- Born: Lucy Jane Carpenter 21 October 1969 (age 56)
- Education: University of Bristol (BSc); University of East Anglia (PhD);
- Awards: Philip Leverhulme Prize 2006 ; Rosalind Franklin Award 2015 ; Tilden Prize 2017 ; Vilhelm Bjerknes Medal 2024 ;
- Scientific career
- Fields: Atmospheric sciences; Ocean-air interactions; Halogens;
- Workplaces: University of York
- Thesis: Measurements of peroxy radicals in clean and polluted atmospheres (1996)
- Doctoral advisor: Stuart Penkett
- Website: www.york.ac.uk/chemistry/staff/academic/a-c/lcarpenter/

= Lucy Carpenter =

Professor of physical chemistry (born 1969)

Lucy Jane Carpenter (born 21 October 1969) is a British chemist who is a professor of physical chemistry at the University of York. She was one of the founding scientists and director of the Cape Verde Atmospheric Observatory (CVAO), established on São Vicente in 2006 and now a key global monitoring site.

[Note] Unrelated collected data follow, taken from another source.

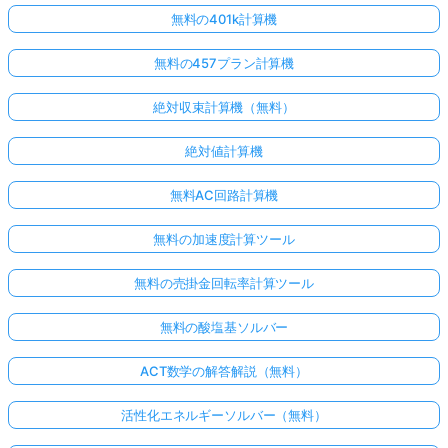
無料の401k計算機
無料の457プラン計算機
絶対収束計算機（無料）
絶対値計算機
無料AC回路計算機
無料の加速度計算ツール
無料の売掛金回転率計算ツール
無料の酸塩基ソルバー
ACT数学の解答解説（無料）
活性化エネルギーソルバー（無料）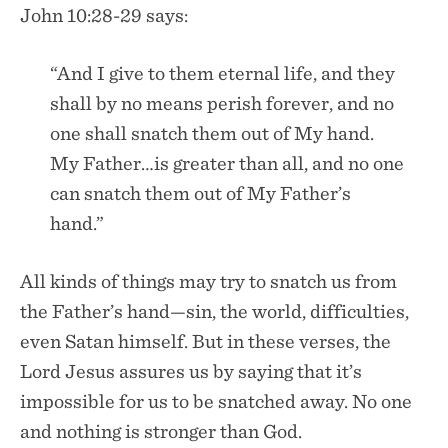
John 10:28-29 says:
“And I give to them eternal life, and they
shall by no means perish forever, and no
one shall snatch them out of My hand.
My Father…is greater than all, and no one
can snatch them out of My Father’s
hand.”
All kinds of things may try to snatch us from
the Father’s hand—sin, the world, difficulties,
even Satan himself. But in these verses, the
Lord Jesus assures us by saying that it’s
impossible for us to be snatched away. No one
and nothing is stronger than God.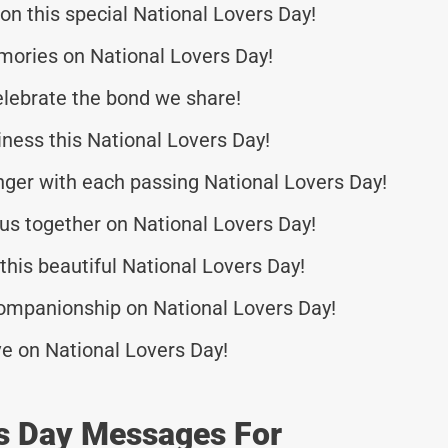
n this special National Lovers Day!
mories on National Lovers Day!
elebrate the bond we share!
ness this National Lovers Day!
nger with each passing National Lovers Day!
 us together on National Lovers Day!
this beautiful National Lovers Day!
companionship on National Lovers Day!
ove on National Lovers Day!
rs Day Messages For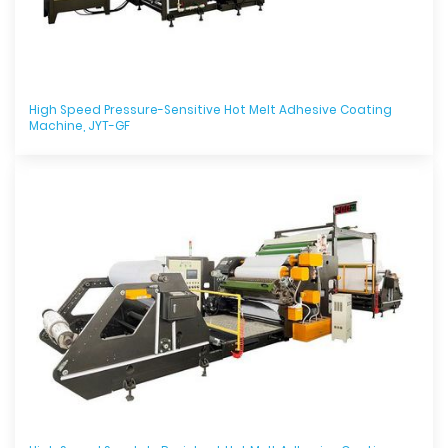
High Speed Pressure-Sensitive Hot Melt Adhesive Coating
Machine, JYT-GF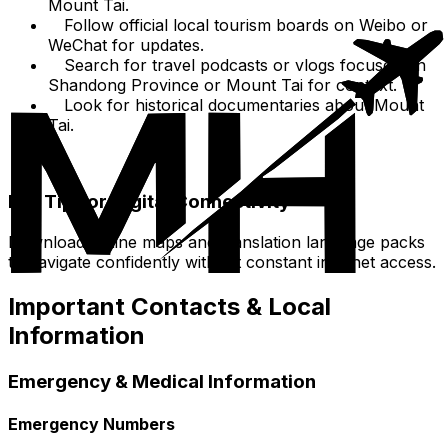
Mount Tai.
Follow official local tourism boards on Weibo or
WeChat for updates.
Search for travel podcasts or vlogs focused on
Shandong Province or Mount Tai for context.
Look for historical documentaries about Mount
Tai.
Pro Tip for Digital Connectivity
Download offline maps and translation language packs
to navigate confidently without constant internet access.
Important Contacts & Local
Information
Emergency & Medical Information
Emergency Numbers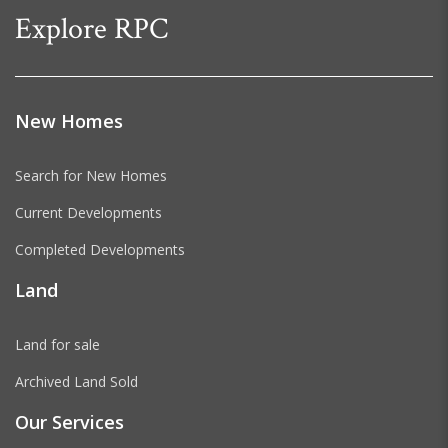
Explore RPC
New Homes
Search for New Homes
Current Developments
Completed Developments
Land
Land for sale
Archived Land Sold
Our Services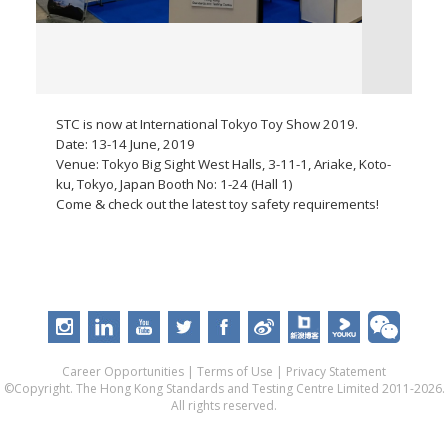
STC is now at International Tokyo Toy Show 2019.
Date: 13-14 June, 2019
Venue: Tokyo Big Sight West Halls, 3-11-1, Ariake, Koto-
ku, Tokyo, Japan Booth No: 1-24 (Hall 1)
Come & check out the latest toy safety requirements!
Career Opportunities
|
Terms of Use
|
Privacy Statement
©Copyright. The Hong Kong Standards and Testing Centre Limited 2011-2026.
All rights reserved.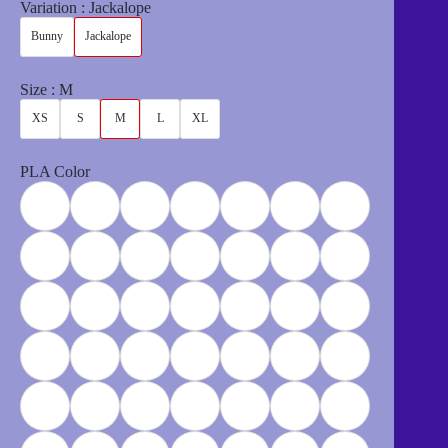
$6.00
Variation
Jackalope
through
$12.00
Bunny
Jackalope
Size
M
XS
S
M
L
XL
PLA Color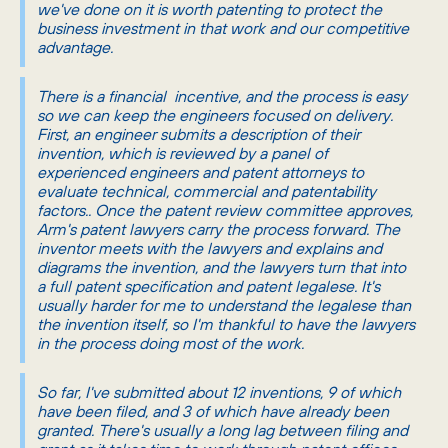
we've done on it is worth patenting to protect the
business investment in that work and our competitive
advantage.
There is a financial incentive, and the process is easy
so we can keep the engineers focused on delivery.
First, an engineer submits a description of their
invention, which is reviewed by a panel of
experienced engineers and patent attorneys to
evaluate technical, commercial and patentability
factors.. Once the patent review committee approves,
Arm's patent lawyers carry the process forward. The
inventor meets with the lawyers and explains and
diagrams the invention, and the lawyers turn that into
a full patent specification and patent legalese. It's
usually harder for me to understand the legalese than
the invention itself, so I'm thankful to have the lawyers
in the process doing most of the work.
So far, I've submitted about 12 inventions, 9 of which
have been filed, and 3 of which have already been
granted. There's usually a long lag between filing and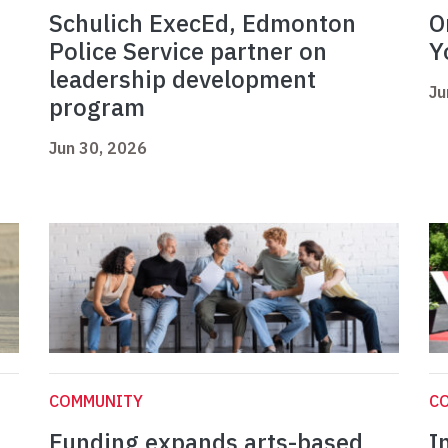
Schulich ExecEd, Edmonton
O
Police Service partner on
Y
leadership development
Ju
program
Jun 30, 2026
COMMUNITY
C
Funding expands arts-based
I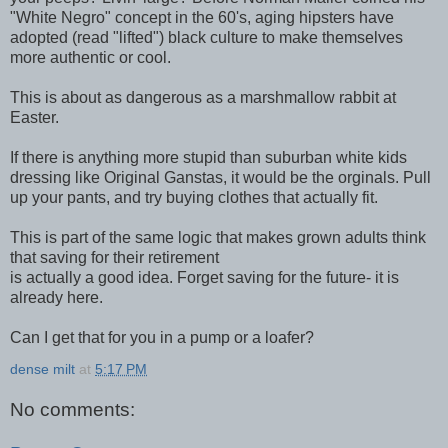
"White Negro" concept in the 60's, aging hipsters have
adopted (read "lifted") black culture to make themselves
more authentic or cool.
This is about as dangerous as a marshmallow rabbit at
Easter.
If there is anything more stupid than suburban white kids
dressing like Original Ganstas, it would be the orginals. Pull
up your pants, and try buying clothes that actually fit.
This is part of the same logic that makes grown adults think
that saving for their retirement
is actually a good idea. Forget saving for the future- it is
already here.
Can I get that for you in a pump or a loafer?
dense milt
at
5:17 PM
No comments: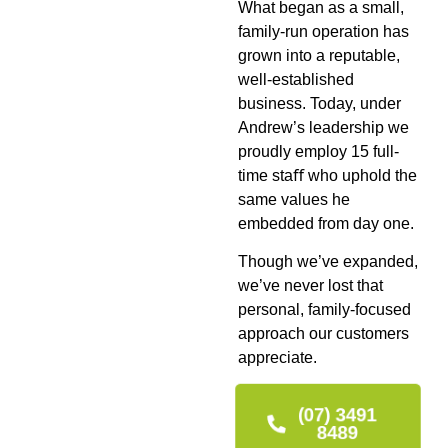
What began as a small,
family-run operation has
grown into a reputable,
well-established
business. Today, under
Andrew’s leadership we
proudly employ 15 full-
time staﬀ who uphold the
same values he
embedded from day one.
Though we’ve expanded,
we’ve never lost that
personal, family-focused
approach our customers
appreciate.
(07) 3491
8489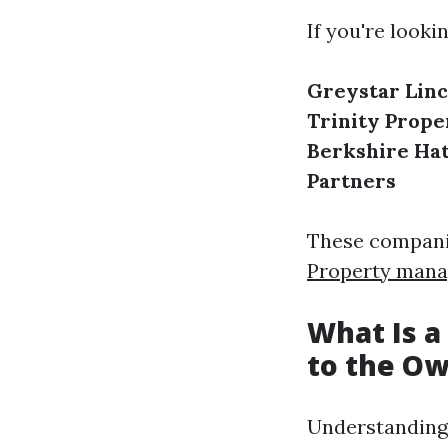
If you're looki
Greystar
Lin
Trinity Prope
Berkshire Ha
Partners
These companie
Property mana
What Is a
to the O
Understanding 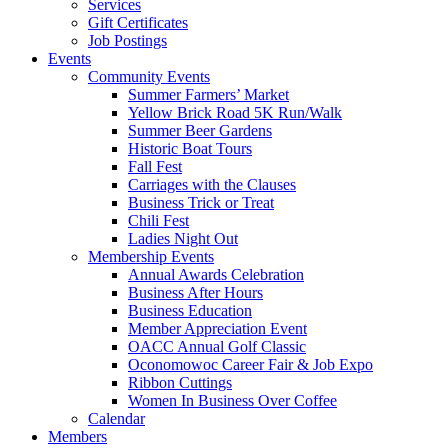
Services
Gift Certificates
Job Postings
Events
Community Events
Summer Farmers’ Market
Yellow Brick Road 5K Run/Walk
Summer Beer Gardens
Historic Boat Tours
Fall Fest
Carriages with the Clauses
Business Trick or Treat
Chili Fest
Ladies Night Out
Membership Events
Annual Awards Celebration
Business After Hours
Business Education
Member Appreciation Event
OACC Annual Golf Classic
Oconomowoc Career Fair & Job Expo
Ribbon Cuttings
Women In Business Over Coffee
Calendar
Members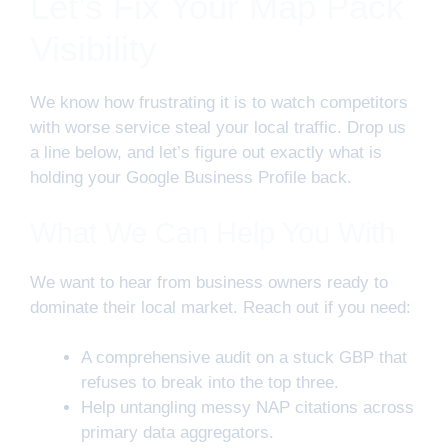
Let’s Fix Your Map Pack
Visibility
We know how frustrating it is to watch competitors
with worse service steal your local traffic. Drop us
a line below, and let’s figure out exactly what is
holding your Google Business Profile back.
What We Can Help You With
We want to hear from business owners ready to
dominate their local market. Reach out if you need:
A comprehensive audit on a stuck GBP that
refuses to break into the top three.
Help untangling messy NAP citations across
primary data aggregators.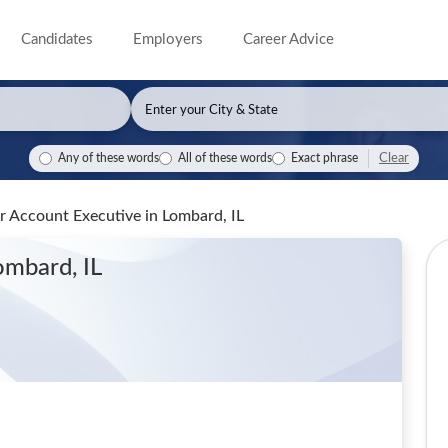
Candidates
Employers
Career Advice
Clear
Any of these words
All of these words
Exact phrase
or Account Executive
in Lombard, IL
ombard, IL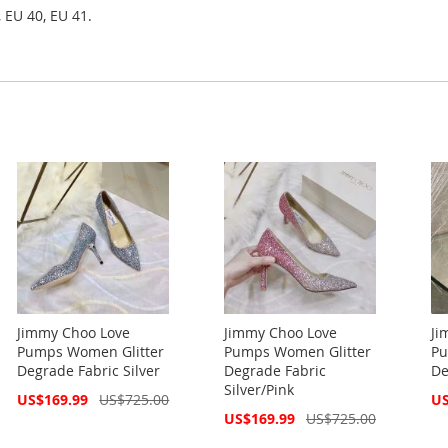
 EU 40, EU 41.
Jimmy Choo Love
Jimmy Choo Love
Ji
Pumps Women Glitter
Pumps Women Glitter
Pu
Degrade Fabric Silver
Degrade Fabric
De
Silver/Pink
Special
Spe
US$169.99
US$725.00
US
Price
Pri
Special
US$169.99
US$725.00
Price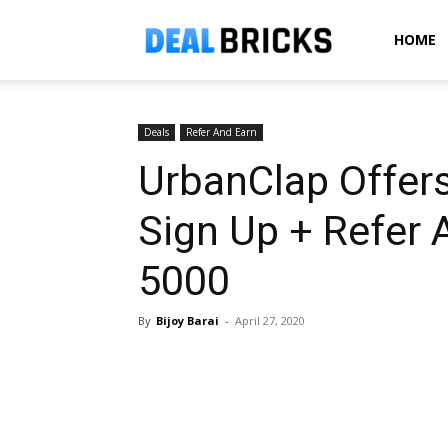
Dealbricks
HOME
Deals
Refer And Earn
UrbanClap Offers
Sign Up + Refer 
5000
By
Bijoy Barai
-
April 27, 2020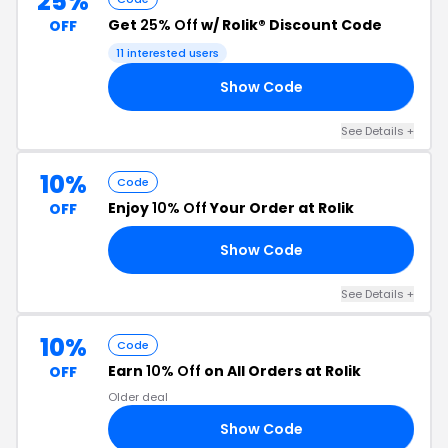
25%
Get
25% Off
w/ Rolik® Discount Code
OFF
11 interested users
Show Code
25
See Details +
10%
Code
Enjoy
10% Off
Your Order at Rolik
OFF
Show Code
23
See Details +
10%
Code
Earn
10% Off
on All Orders at Rolik
OFF
Older deal
Show Code
10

Her work has helped to transform understanding of how oceans shape the air above them.

==Education==
Carpenter graduated with a BSc in chemistry from the University of Bristol in 1991 followed by a PhD in atmospheric chemistry at the University of East Anglia supervised by Stuart Penkett and awarded in 1996.

==Research and career==
Her group studies the complex interaction between the oceans and the atmosphere, in particular the chemistry of reactive halogens, organic carbon, and reactive nitrogen. Her work on oceanic and atmospheric halogens has established this chemistry as an important component of tropospheric ozone cycling and makes use of gas chromatography–mass spectrometry (GCMS).

She helped establish the Cape Verde Atmospheric Observatory, one of a few dozen World Meteorological Organization (WMO) Global Atmosphere Watch (GAW) stations worldwide which monitor climate and air quality gases over long time scales, and was a lead chapter author of the WMO/United Nations Environment Programme (UNEP) 2014 scientific assessment of ozone depletion.

Carpenter is one of the co-chairs of the Scientific Assessment Panel for the Montreal Protocol and presented at the 37th Meeting of the Parties (MOP37) in Nairobi.

==Awards and honours==
Carpenter has received several awards for her research. She received a Philip Leverhulme Prize in 'Earth Ocean and Atmospheric Sciences' in 2006, and was given the Rosalind Franklin Award from the Royal Society in 2015 for "her scientific achievement, her suitability as a role model and her project proposal to promote women in STEM". She received the Tilden Prize in 2017. In 2019, Carpenter was elected a Fellow of the Royal Society (FRS). She was awarded the 2024 Vilhelm Bjerknes Medal "for establishing a critical link between the production of trace gases in and over the oceans, atmospheric chemistry, and climate change".

Carpenter was appointed Member of the Order of the British Empire (MBE) in the 2022 New Year Honours for services to atmospheric chemistry.